Efficient Evaluation of Power/Area/Latency Design Trade-Offs for Coarse-Grained Reconfigurable Processor Arrays

The presented evaluation framework allows extremely fast but still accurate power, area, and latency characterization of different design alternatives in a multidimensional design space of highly parameterized coarse-grained reconfigurable processor arrays. For the first time, we propose to use a relational database system, managing table-based, probabilistic macro-models, constructed with the help of a new non-uniform parameter sampling technique for the average power estimation of corresponding processor arrays on the architectural level.
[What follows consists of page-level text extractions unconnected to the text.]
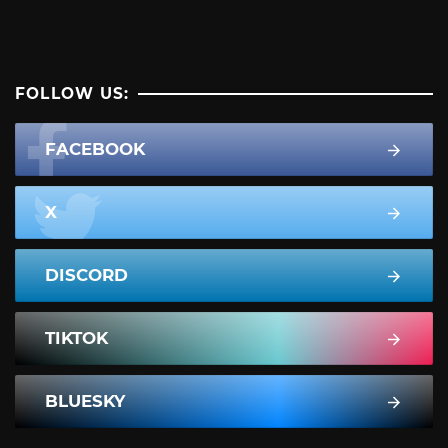
FOLLOW US:
FACEBOOK
X
DISCORD
TIKTOK
BLUESKY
This leads to power estimation speeds in the milliseconds range within 10% estimation error compared to a state-of-the-art commercial gate-level post-layout power estimator. Furthermore, our approach fully accounts for such important power reduction techniques, like clock gating and operand isolation, which are commonly ignored otherwise. The feasibility and accuracy were tested in several case study implementations in a commercial 90 nm standard cell library. Experimental results show a superior scalability of the proposed technique: heterogeneous 100-core coarse-grained processor array with ≈0.5*10 6 logic gates circuit complexity, implementing a signal processing algorithm, can be analyzed for power and area within less than a minute on a standard consumer PC. Since currently there exists no published architecture-level power/area estimation framework for coarse-grained, software-programmable architectures, our work tries to address this shortcoming.